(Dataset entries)
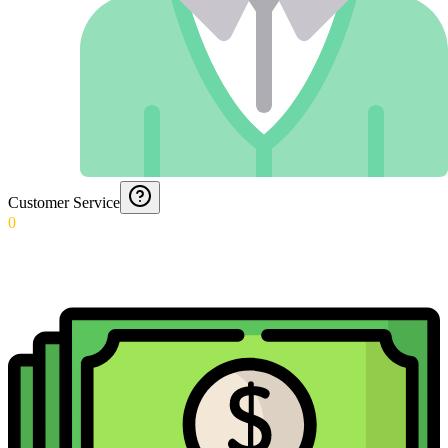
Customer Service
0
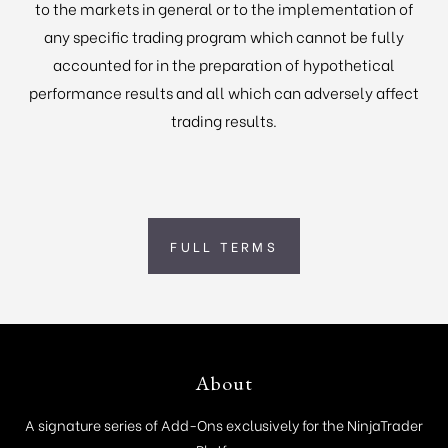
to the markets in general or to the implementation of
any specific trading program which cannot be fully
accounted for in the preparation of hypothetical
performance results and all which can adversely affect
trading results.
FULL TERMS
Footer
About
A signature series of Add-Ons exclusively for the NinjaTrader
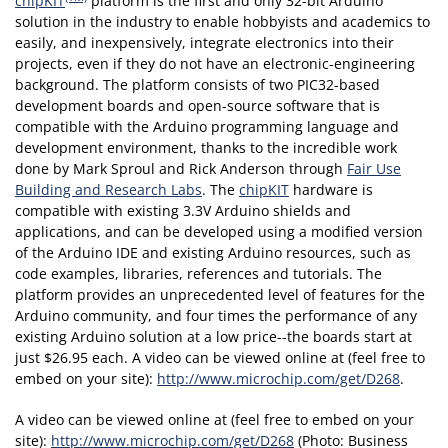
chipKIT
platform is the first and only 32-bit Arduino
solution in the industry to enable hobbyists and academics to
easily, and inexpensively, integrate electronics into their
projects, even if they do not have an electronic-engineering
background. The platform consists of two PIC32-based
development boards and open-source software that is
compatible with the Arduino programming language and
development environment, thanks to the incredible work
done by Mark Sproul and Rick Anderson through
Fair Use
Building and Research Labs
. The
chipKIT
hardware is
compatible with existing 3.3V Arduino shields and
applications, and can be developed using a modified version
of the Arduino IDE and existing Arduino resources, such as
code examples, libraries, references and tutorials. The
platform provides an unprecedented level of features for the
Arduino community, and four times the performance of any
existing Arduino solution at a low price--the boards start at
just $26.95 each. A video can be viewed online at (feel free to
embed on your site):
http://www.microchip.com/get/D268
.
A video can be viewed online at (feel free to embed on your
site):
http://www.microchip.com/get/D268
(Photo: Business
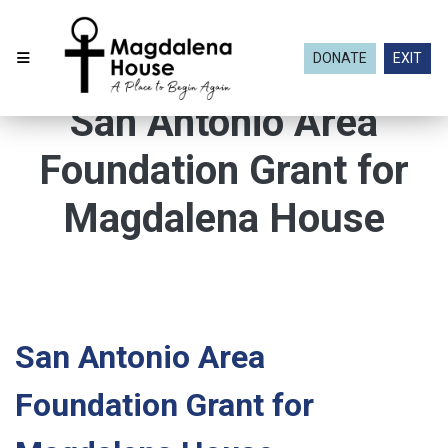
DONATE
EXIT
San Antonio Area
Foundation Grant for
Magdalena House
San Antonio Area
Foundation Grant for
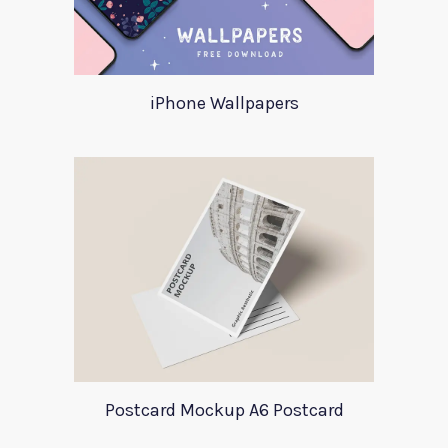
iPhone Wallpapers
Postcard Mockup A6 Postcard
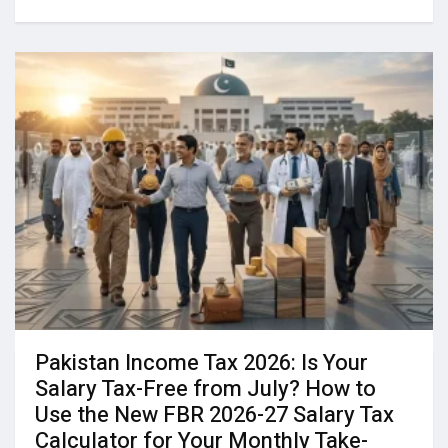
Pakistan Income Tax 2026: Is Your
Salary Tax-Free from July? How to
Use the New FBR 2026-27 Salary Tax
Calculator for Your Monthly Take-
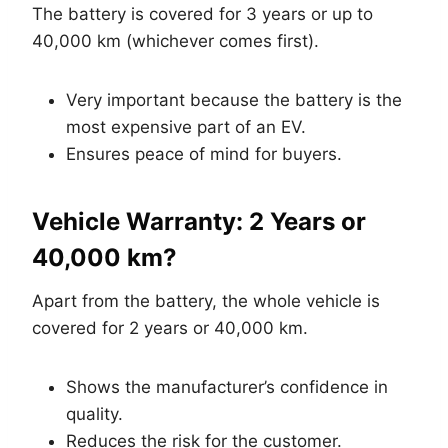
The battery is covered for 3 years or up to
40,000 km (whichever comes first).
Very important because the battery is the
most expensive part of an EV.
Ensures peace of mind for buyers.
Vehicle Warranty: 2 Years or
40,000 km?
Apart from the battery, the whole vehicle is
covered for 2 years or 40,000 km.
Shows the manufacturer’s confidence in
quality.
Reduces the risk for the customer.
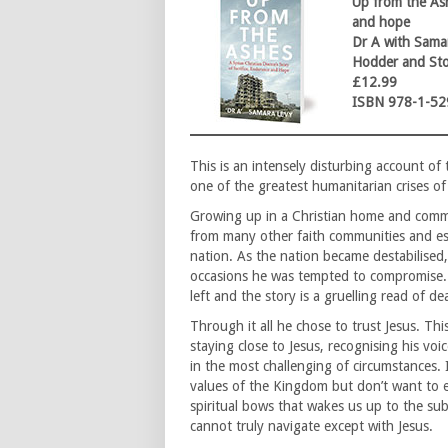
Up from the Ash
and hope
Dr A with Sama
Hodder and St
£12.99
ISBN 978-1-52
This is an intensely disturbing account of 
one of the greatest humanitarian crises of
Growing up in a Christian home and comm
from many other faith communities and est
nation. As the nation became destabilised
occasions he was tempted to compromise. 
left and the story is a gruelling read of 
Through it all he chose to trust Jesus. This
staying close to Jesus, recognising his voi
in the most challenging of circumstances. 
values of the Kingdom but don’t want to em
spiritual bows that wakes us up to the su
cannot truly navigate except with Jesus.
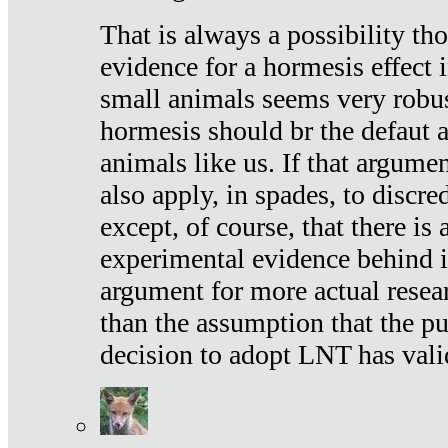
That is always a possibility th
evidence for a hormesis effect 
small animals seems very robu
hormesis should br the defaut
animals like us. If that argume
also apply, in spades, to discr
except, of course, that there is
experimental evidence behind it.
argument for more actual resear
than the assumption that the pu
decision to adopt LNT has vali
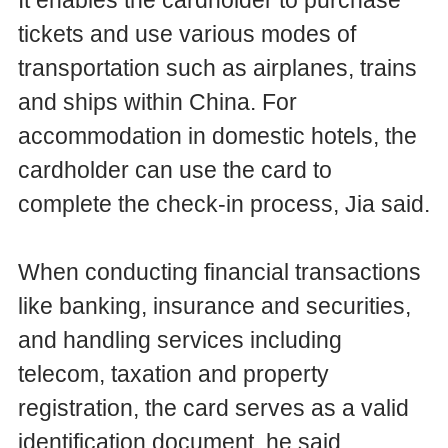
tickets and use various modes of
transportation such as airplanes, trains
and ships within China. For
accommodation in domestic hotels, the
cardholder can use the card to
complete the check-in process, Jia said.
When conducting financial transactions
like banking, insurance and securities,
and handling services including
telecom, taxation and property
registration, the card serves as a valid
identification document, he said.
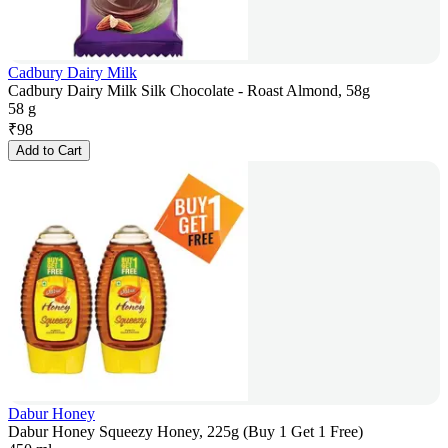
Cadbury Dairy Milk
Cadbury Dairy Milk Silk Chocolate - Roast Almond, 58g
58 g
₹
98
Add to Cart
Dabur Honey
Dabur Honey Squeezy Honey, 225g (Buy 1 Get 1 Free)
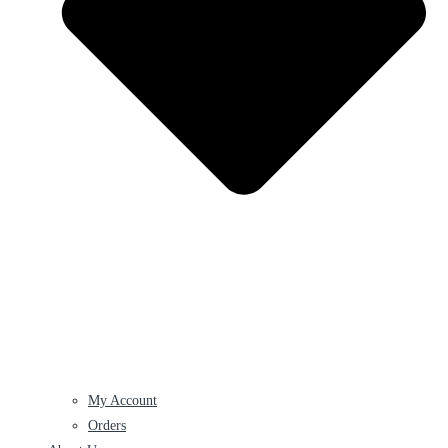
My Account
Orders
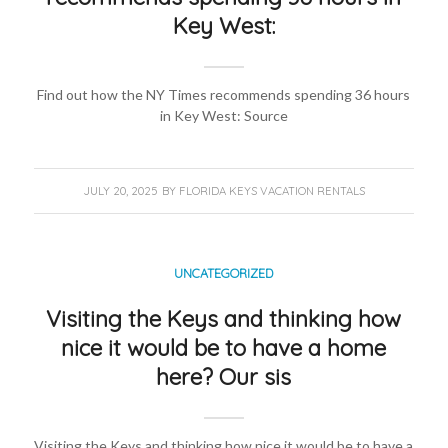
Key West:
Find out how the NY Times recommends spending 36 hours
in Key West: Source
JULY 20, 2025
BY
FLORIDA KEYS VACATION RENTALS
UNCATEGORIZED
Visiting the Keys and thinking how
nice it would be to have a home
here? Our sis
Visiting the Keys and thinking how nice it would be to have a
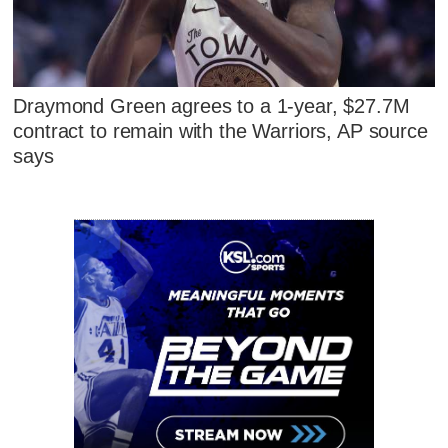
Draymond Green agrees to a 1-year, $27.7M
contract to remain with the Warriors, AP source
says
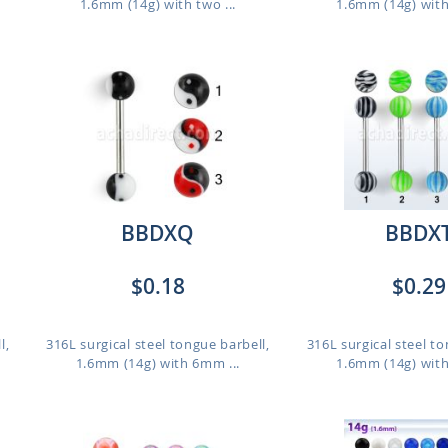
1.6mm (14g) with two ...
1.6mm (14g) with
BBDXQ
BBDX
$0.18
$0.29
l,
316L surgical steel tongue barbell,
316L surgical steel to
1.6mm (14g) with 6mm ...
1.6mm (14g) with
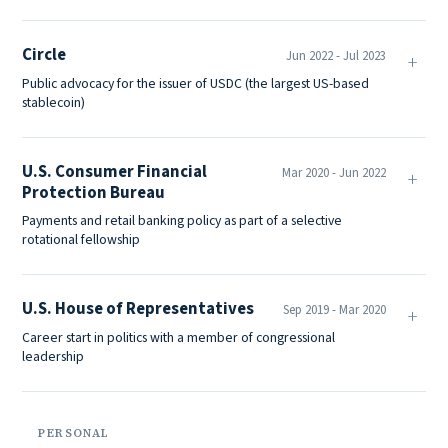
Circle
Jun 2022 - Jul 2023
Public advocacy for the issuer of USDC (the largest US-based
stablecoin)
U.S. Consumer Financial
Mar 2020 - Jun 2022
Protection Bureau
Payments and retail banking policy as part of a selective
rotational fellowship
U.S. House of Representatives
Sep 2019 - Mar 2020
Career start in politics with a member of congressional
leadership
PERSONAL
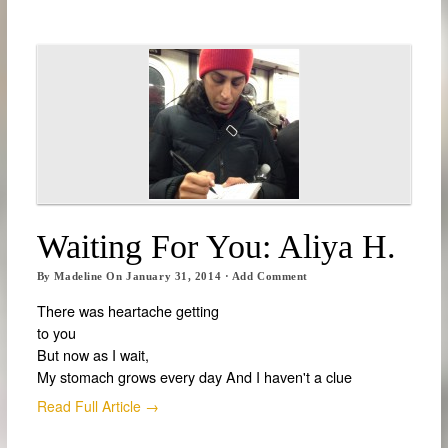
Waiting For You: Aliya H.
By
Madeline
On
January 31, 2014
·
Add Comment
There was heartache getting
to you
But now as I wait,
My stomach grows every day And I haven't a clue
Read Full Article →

● **Problem to work on**
How many lines in the records above contain the word "would"? Give only the number.

● **Answer to this exercise**
2